Synopsis: Alan, a 43-year-old French man living in Barcelona struggles to overcome an addiction to methamphetamine. Picking up filming himself ten years after his first attempt quitting, he intends to showcase his fight to warn potential addicts of the rough road ahead.
—Alfred Hitchcock once said.
“In feature films the director is God; in documentary films, God is the director.”
And he was absolutely right.
This project was born ten years ago while I was still a film student in London. With a 50% scholarship and a part-time job waiting tables, I manage to put myself through film school.
That’s when I met Alan (our protagonist) a young, sexy, french man who kept calling me cabrón for no good reason. We quickly became good friends.
It was then, when I was hunting for an interesting project for my documentary class, that I became aware of Alan’s drug problem. I propose to him the idea for a documentary, and surprisingly he agreed to it.
Time passed and, after almost ten years of that first project, we decided it was time to revisit Alan’s life and story. There was only one condition, I wouldn’t shy away and show it as it is, as much as possible.
With this documentary film, I intend to present the crude reality of the day-to-day struggle of an individual with drug addiction and the personal and social repercussions of it. Trying, at the same time to find common ground and make him relatable to our audience, realizing that our problems are not so distant nor so different.
I was very fortunate to have met Alan back then, so many years ago, giving me the time to form a relationship with such a strong foundation and develop a special connection.

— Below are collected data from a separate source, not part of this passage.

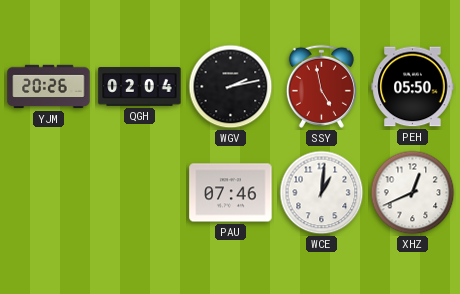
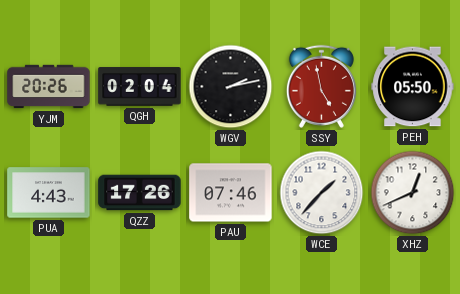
PUA: none -> 4:43
QZZ: none -> 17:26
WCE: 1:01 -> 1:37
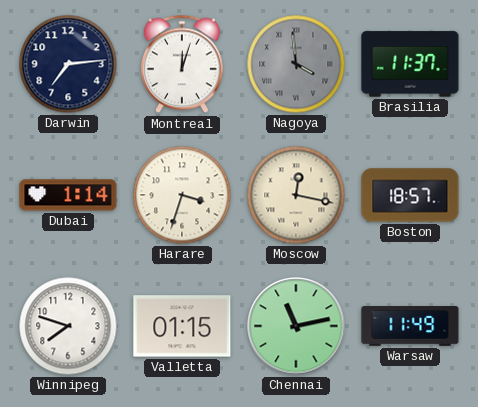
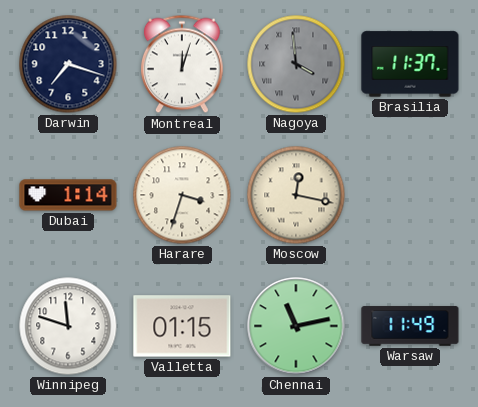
Darwin: 7:14 -> 7:18
Boston: 18:57 -> none
Winnipeg: 7:48 -> 11:48
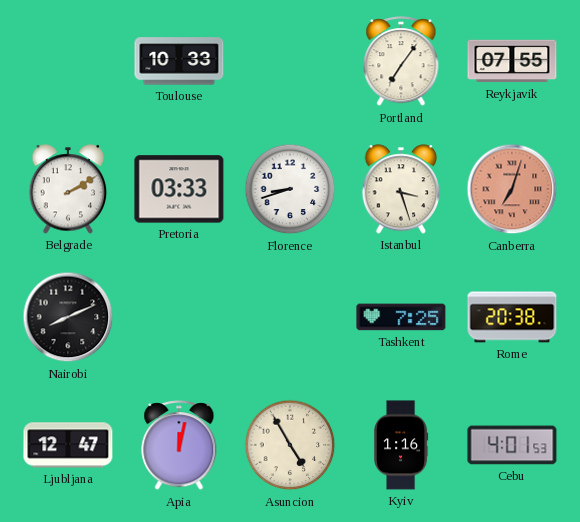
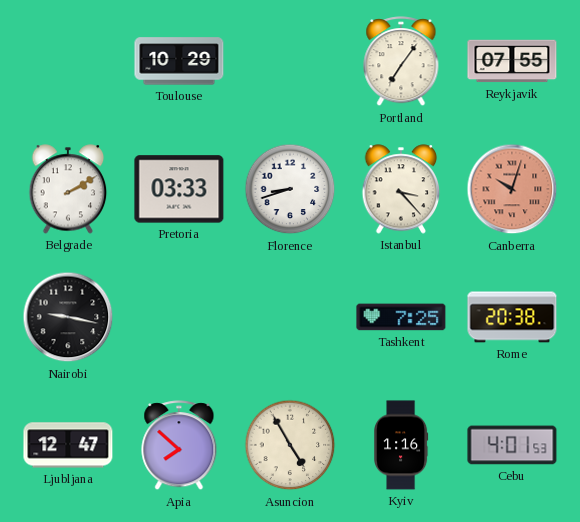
Toulouse: 10:33 -> 10:29
Istanbul: 3:27 -> 3:23
Canberra: 7:03 -> 10:03
Nairobi: 8:11 -> 9:17
Apia: 12:02 -> 7:52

I don’t think I could have created such an intimate story if it wasn’t for that confidence that existed between us. His transparency and willingness to share his life was truly his gift to us. No taboos or reservations gave us the access we needed to be able to tell his story through his own eyes.
This documentary is not the classic “fly on the wall” approach, this time around is the main character who is responsible for the majority of the recording, and by doing so leaving the audience with a few questions. What happens when the camera person is the subject of the film itself. Would we be able to immerse ourselves deep in the film and get invested in it? Would we realize that he has complete freedom to be as honest as possible, and true to his essence, or would he be deceitful and create his own narrative?
More importantly, would we be able to tell the difference?
Growing up I was very inspired by the work of Werner Herzog, especially the film Grizzly Man and how he told an incredible story with just what appears to be a few interviews and archive footage. Of course, I came to learn it was much more than that.
As well as the work of Louis Theroux and how he seamlessly gains the trust of his subjects, and the way he almost seems to play a different role each time he interviews them, achieving the unimaginable.
And lastly, the work of Joe Walker, editor of Life in a Day, filmed by regular people from all around the world with equipment that’s accessible to anyone. Using great editing skills, he managed to compose a film so great that, in my humble opinion, it was like creating a time capsule, that it could be sent around the cosmos and anyone could make sense of what life on earth was like, at that specific time.
The production of this film had many challenges, from our relationship with Alan who was going through a very difficult stage in his life, to doing it on a low/non-existing budget. In that regard, I was also very fortunate in having a crew that went above and beyond in every way possible.
Despite Alan being trained by our DP, on how to properly use the equipment in any given situation, the uncertainty of the quality of his handovers was a reason of big concern to us.
Ultimately we were relying on that footage, almost entirely, upon which we would create the narrative of the film.
After almost 30 hours of recorded time, it was evident that he was a natural behind the camera, as he was in front of it.
And so, after a lot of work I was left with a simple, yet complex question: What do I hope to achieve with this film?
And that is for the audience to relate with Alan’s problems on a personal level, and not seen him as someone alien to them or their experiences, that at the end of the day we are all similar, and if these uncertain times have shown us something is that aren’t we all fighting to improve our lives?
Don’t we all have dreams and aspirations?
Don’t we all have secrets, something to feel ashamed of?
Don’t we all deserve affection and compassion?
Andres Villaseñor, originally from Guadalajara, is a Mexican filmmaker.
At a young age, he moved to the UK where he studied filmmaking at SAE Institute in London. He remained there for a few years working in post-production.
Later he relocated to Mallorca, Spain, where he currently works as a Casting Director, while at the same time working on his personal film projects.
His two big passions are the craft of editing in post-production and, ironically, working with actors in pre-production.